Na rok przed opuszczeniem UE przez Wielką Brytanię, celem mojej podróży było spotkanie się twarzą w twarz z ludźmi, którzy kształtują ten kraj, by wysłuchać, co oznacza dla nich Brexit. Ważne było dla mnie spotkanie osób różnych nacji, z różnych regionów, z różnych grup wiekowych i co bardzo ważne – ludzi z UE, którzy znaleźli tu swój dom.  

Od początku procesu Brexitu priorytetowo traktowałam prawa obywateli UE, mieszkających w UK, jak również obywateli UK, mieszkających w UE, ponieważ doceniam ogromną wartość, jaką stanowią dla Wielkiej Brytanii. Co ważne, chcę, by mieli zaufanie i pewność, związane z dalszym życiem w Wielkiej Brytanii. 

Dlatego jednym z największych osiągnięć w ubiegłym roku było grudniowe porozumienie z UE, które pozwoliło mi ogłosić wszystkim obywatelom UE, żyjącym w UK, mam nadzieję włącznie z wieloma czytelnikami „Cooltury”: możecie zostać i chcemy, żebyście zostali. 

Miała pani ożywioną dyskusję z dziesięciorgiem Polaków, którzy zaprezentowali swoje poglądy na temat Brexitu.

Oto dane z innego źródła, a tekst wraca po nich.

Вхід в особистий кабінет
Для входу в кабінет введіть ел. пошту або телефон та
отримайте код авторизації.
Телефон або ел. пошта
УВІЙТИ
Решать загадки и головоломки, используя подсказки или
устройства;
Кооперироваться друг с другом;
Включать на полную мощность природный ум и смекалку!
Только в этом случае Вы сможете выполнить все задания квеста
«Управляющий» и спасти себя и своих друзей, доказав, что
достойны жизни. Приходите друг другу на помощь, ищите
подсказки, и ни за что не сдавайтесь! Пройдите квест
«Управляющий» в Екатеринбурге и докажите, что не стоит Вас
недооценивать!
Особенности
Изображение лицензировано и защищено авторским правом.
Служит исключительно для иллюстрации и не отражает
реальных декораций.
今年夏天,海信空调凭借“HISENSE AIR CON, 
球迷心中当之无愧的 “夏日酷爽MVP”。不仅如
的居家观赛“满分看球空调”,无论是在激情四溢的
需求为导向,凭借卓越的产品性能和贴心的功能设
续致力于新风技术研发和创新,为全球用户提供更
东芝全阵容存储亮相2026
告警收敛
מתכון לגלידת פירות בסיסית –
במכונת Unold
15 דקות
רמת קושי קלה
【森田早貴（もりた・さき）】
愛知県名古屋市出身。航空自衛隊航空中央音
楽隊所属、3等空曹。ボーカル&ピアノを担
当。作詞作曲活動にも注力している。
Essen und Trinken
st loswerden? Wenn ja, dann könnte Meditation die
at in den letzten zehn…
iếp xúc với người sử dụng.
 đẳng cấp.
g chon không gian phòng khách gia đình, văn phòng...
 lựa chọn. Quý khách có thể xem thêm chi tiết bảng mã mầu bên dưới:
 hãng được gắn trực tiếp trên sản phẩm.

Powiedzieli, że czują się niesprawiedliwie traktowani przez część mediów i polityków, a także, że czują się tu niemile widziani. Jakie są pani odczucia po spotkaniu i jak przekonałaby ich pani do pozostania mimo Brexitu? 

Zjednoczone Królestwo, z czego jestem dumna, jest miejscem otwartym i tolerancyjnym. Jest mi bardzo przykro, jeśli ktokolwiek, kto legalnie wybrał ten kraj, czuje się tu niemile widziany. 

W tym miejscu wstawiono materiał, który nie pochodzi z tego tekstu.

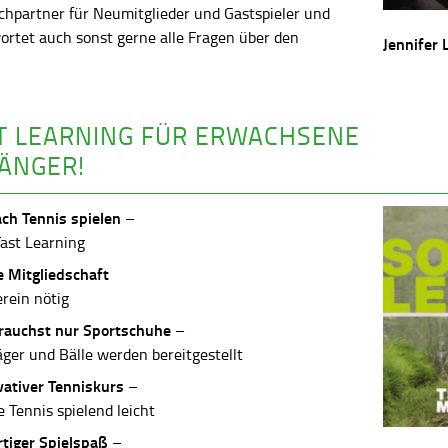
chpartner für Neumitglieder und Gastspieler und
ortet auch sonst gerne alle Fragen über den
Jennifer 
.
T LEARNING FÜR ERWACHSENE
ÄNGER!
ach Tennis spielen
–
Fast Learning
e Mitgliedschaft
erein nötig
rauchst nur Sportschuhe
–
äger und Bälle werden bereitgestellt
vativer Tenniskurs
–
 Tennis spielend leicht
rtiger Spielspaß
–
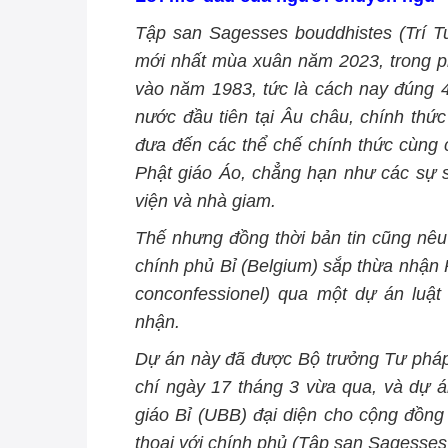
Tập
san Sagesses bouddhistes (Trí T
mới nhất mùa xuân năm 2023, trong ph
vào năm 1983, tức là cách nay đúng 4
nước đầu tiên tại Âu châu, chính thứ
đưa đến các thể chế chính thức cùng 
Phật giáo Áo, chẳng hạn như các sự s
viện và nhà giam.
Thế nhưng đồng thời bản tin cũng nêu 
chính phủ Bỉ (Belgium) sắp thừa nhận P
conconfessionel) qua một dự án luậ
nhận.
Dự án này đã được Bộ trưởng
Tư phá
chí ngày 17 tháng 3 vừa qua, và dự á
giáo Bỉ (UBB)
đại diện cho cộng đồng 
thoại với chính phủ (Tập san Sagesses 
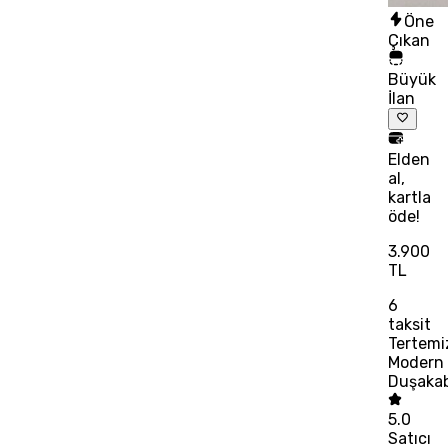
Öne
Çıkan
Büyük
İlan
Elden
al,
kartla
öde!
3.900
TL
6
taksit
Tertemi
Modern
Duşaka
5.0
Satıcı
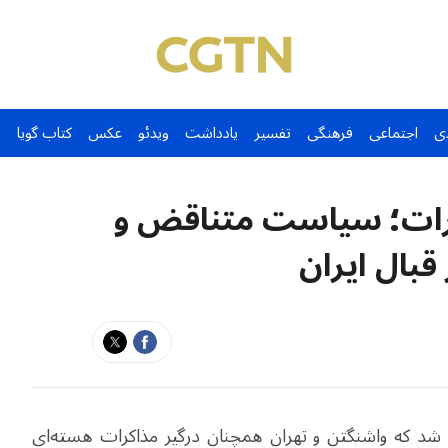
ی
اجتماعی
فرهنگی
تفسیر
یادداشت
ویدئو
عکس
کتاب گویا
کرات؛ سیاست متناقض و
قبال ایران
نجام شد که واشنگتن و تهران همچنان درگیر مذاکرات هسته‌ای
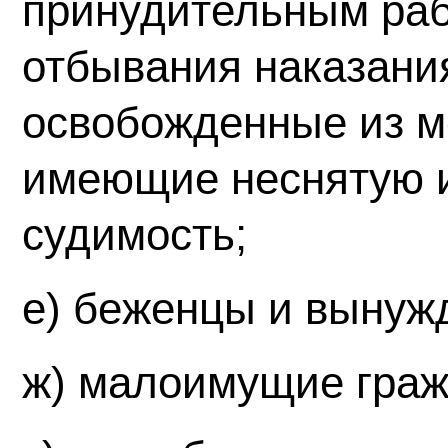
принудительным раб
отбывания наказания
освобожденные из м
имеющие неснятую 
судимость;
е) беженцы и вынуж
ж) малоимущие граж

Obywatele UE mają znaczący wkład w to, że UK jest wspaniałym krajem. W Wielkiej Brytanii żyje obecnie ponad 3 mln osób z 27 krajów UE i do każdego z nich mówię: chcemy, byś tu został, jesteś tu mile widziany. 

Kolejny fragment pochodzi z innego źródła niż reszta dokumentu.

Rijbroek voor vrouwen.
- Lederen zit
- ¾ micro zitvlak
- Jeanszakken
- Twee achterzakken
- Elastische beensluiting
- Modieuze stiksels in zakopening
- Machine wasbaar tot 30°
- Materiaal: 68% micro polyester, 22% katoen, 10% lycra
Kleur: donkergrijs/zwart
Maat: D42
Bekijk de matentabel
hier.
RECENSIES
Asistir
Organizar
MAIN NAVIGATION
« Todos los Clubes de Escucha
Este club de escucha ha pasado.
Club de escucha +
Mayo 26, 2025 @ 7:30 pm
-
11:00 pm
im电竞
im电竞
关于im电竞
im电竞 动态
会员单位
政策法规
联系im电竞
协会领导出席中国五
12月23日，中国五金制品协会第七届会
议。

Chcę podziękować osobom, które przyszły i podzieliły się swoimi poglądami, pomagając mi uczynić z Brexitu sukces dla następnych pokoleń. 

Obiecała pani, że każdy legalny imigrant z UE będzie mógł zostać w UK po Brexicie. Rosną jednak obawy o osoby z niewystarczającą znajomością języka angielskiego, niskimi kwalifikacjami lub niepełną dokumentacją pobytu. Z danych East European Resource wynika, że 15 proc. imigrantów może mieć problem z uzyskaniem „settled status”. Jakie wsparcie może im zapewnić rząd?

Polacy mieszkający w Wielkiej Brytanii wnoszą ogromny wkład w rozwój kraju, dlatego byłam zadowolona z porozumienia z UE, zapewniającego, że wszyscy obywatele UE, żyjący legalnie w UK, mogą tu zostać po Brexicie. Zapewniam, że zbudujemy prosty, bezpośredni system, by obywatele UE, którzy stworzyli tu swój dom i respektują zasady, mogli kontynuować życie tak, jak dotychczas. 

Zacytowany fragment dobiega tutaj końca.